97 Asya krizi’nin bir benzeri yaşanır mı?

“Dünya yeşil bir devrimin eşi­ğindeyken, bir anda değişen den­geler ve yönetimler ile kendimizi bir başka anlatının içinde bulduk. Bazılarınca tek gerçek kriz olan iklim krizinden, çok kutuplu dün­yayı kabul eden ve buna göre tavır alan bir “yeni jeoekonomik düze­ne” geçişin sancılarını yaşıyoruz. Evet bu siyah kuğu değil, bir yeşil kuğu” tespitleri ile üçüncü senar­yoyu analizin okurlarına takdim eden uzmanlar, ticaret savaşları­nın bile yeni teknolojilere geçişten dönüşü sağlayamayacağı görüşün­deler. “Dünün çelimsiz teknoloji­leri bugünün savaş alanı, üstünlük mücadelesi. Kısaca yeşil kuğu gö­ründüğü kadar masum değil, as­lında başlayan bir kaosun haber­cisi. İlk defa karşılaşılacak riskler, 2. Dünya Savaşı’ndan sonra deği­şecek düzen, yeni sınırlar, değişen ittifaklar ve bilinçli veya bilinç­siz olarak inşa edilen iki kutuplu dünyanın getireceği karmaşaların habercisi olan bir kuğu” değerlen­dirmelerine ver verilen üçüncü se­naryoda uzmanlar, kritik bir uya­rı yapıyor: “Dünyada birden çok politik fay hattı vardır. Hegemon­lar birbirleri ile satranç oynarken, orta ve küçük oyuncular bu oyu­nu anlamaya çalışırken kendileri­ni 1997 Asya krizi gibi bir dönemde bulabilirler. Bu kadar belirsizliğin olduğu yerde, ihtiyaç olan tek şey gerçek olmasa da bir ‘panik korku­su’dur.”

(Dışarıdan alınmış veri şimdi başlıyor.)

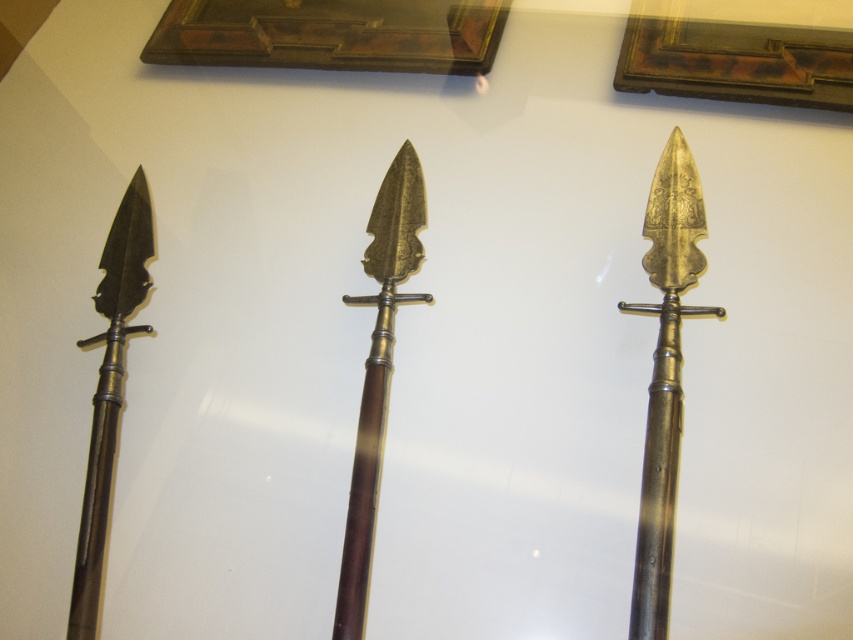 You are a museum curator arranging an exhibit. You have a display case that can only accommodate items up to 1.5 meters in height. You need to place both the gold polished metal spear at center and the matte black spear at left in the case. Based on their heights, will both spears fit within the display case?

The gold polished metal spear at center is taller than the matte black spear at left. Since the display case can hold up to 1.5 meters, both spears will fit only if the tallest one, the gold polished metal spear at center, is under 1.5 meters. However, without specific measurements, we can only confirm that the matte black spear at left is shorter than the gold one. If the gold spear is within the limit, both will fit.

You are a museum curator planning to arrange these spears in a display case. The case has a width of 1.2 meters. The gold polished spear at right is currently positioned to the right side of the case, and the matte black spear at left is placed to the left side. Given their sizes, do you think there will be enough space between them to accommodate a 0.3 meter wide informational plaque?

The gold polished spear at right is larger in size than the matte black spear at left. Since the case is 1.2 meters wide and the plaque requires 0.3 meters, the remaining space for the spears would be 0.9 meters. However, without knowing the exact dimensions of each spear, it is impossible to determine if there will be sufficient space between them for the plaque. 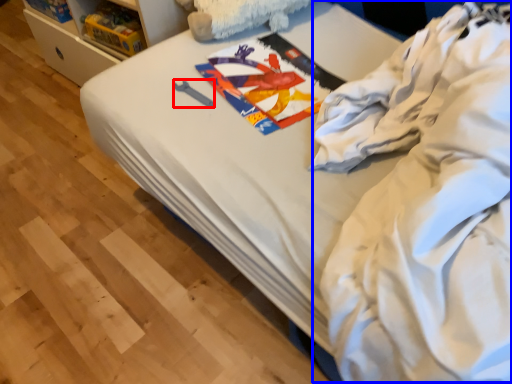 Question: Which of the following is the farthest to the observer, equipment (highlighted by a red box) or clothing (highlighted by a blue box)?

Choices:
 (A) equipment
 (B) clothing

Answer: (A) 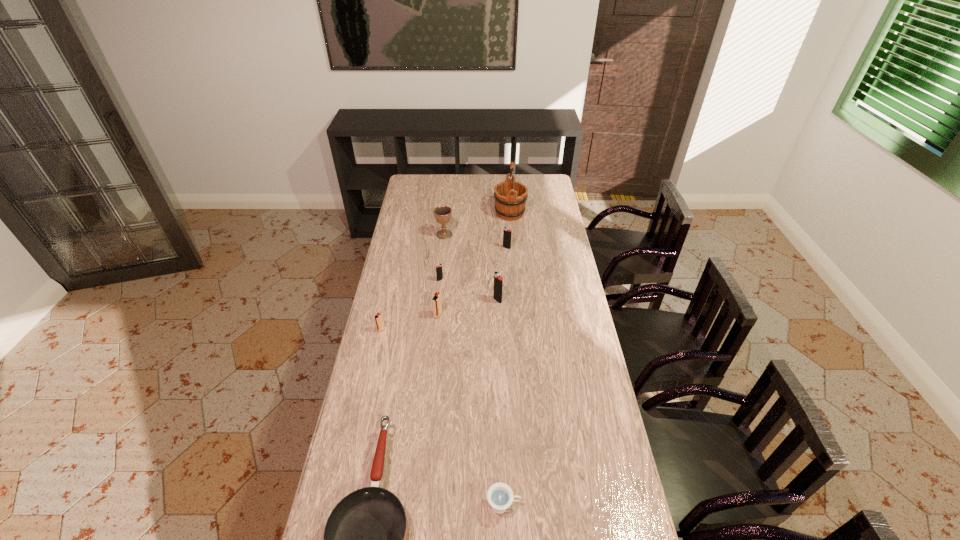 Identify the location of the farthest object. Image resolution: width=960 pixels, height=540 pixels. (510, 197).

Locate an element on the screen. wood wine bucket is located at coordinates (510, 197).

What are the coordinates of `the fifth farthest object` in the screenshot? It's located at (498, 280).

Locate an element on the screen. The height and width of the screenshot is (540, 960). the third farthest igniter is located at coordinates (498, 280).

The width and height of the screenshot is (960, 540). What are the coordinates of `chalice` in the screenshot? It's located at (442, 214).

Identify the location of brown chalice. The height and width of the screenshot is (540, 960). (442, 214).

Find the location of a particular element. The width and height of the screenshot is (960, 540). the farthest igniter is located at coordinates (507, 232).

This screenshot has height=540, width=960. Find the location of `the farthest black igniter`. the farthest black igniter is located at coordinates (507, 232).

Locate an element on the screen. This screenshot has width=960, height=540. the farther red igniter is located at coordinates (436, 300).

The height and width of the screenshot is (540, 960). Find the location of `the right red igniter`. the right red igniter is located at coordinates (436, 300). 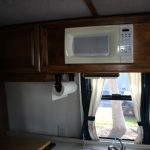 The width and height of the screenshot is (150, 150). I want to click on curtain tie back, so click(89, 117), click(140, 122).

Yeni dönemde finansal istikrarın tesisi

Üç kapsamlı senaryonun ele alındığı analizde en uzak görünen ancak yaratacağı etkiler en yüksek olan ‘Yeşil Kuğu’ için uzmanlar, “Görmediğimiz değil, aklımıza da gelmeyen bir kuğu. Daha çok tek­noloji, daha çok rekabet derken be­raberinde getirdiği kaotik fırtına­nın habercisi bir yeşil kuğu” diyor. Herkesin içe kapandığı, AB’nin bir merkez olmaktan çıkıp ABD ve Çin arasında sıkıştığı ortamda süregelen ikiz dönüşümün durdu­rulamazlığı ve yaratacağı etkiler, dünya ekonomileri için yeni kal­kınma perspektifleri geliştirme­lerini zorunlu kılıyor. Elbette tek merkezden belirlenen finans poli­tikalarının geçerliliğini kaybetme­ye başladığı bu yeni dönemde mer­kez bankalarının da politikalarını buna göre şekillendirmesi gereke­cek. Üç senaryo temelinde belir­sizlik dönemine yönelik öngörü­ler sunan uzmanlara, naçizane bir öneri ile yazımızı sonlandırıyoruz: Yeni dönemin merkez bankacılığı nasıl olmalı?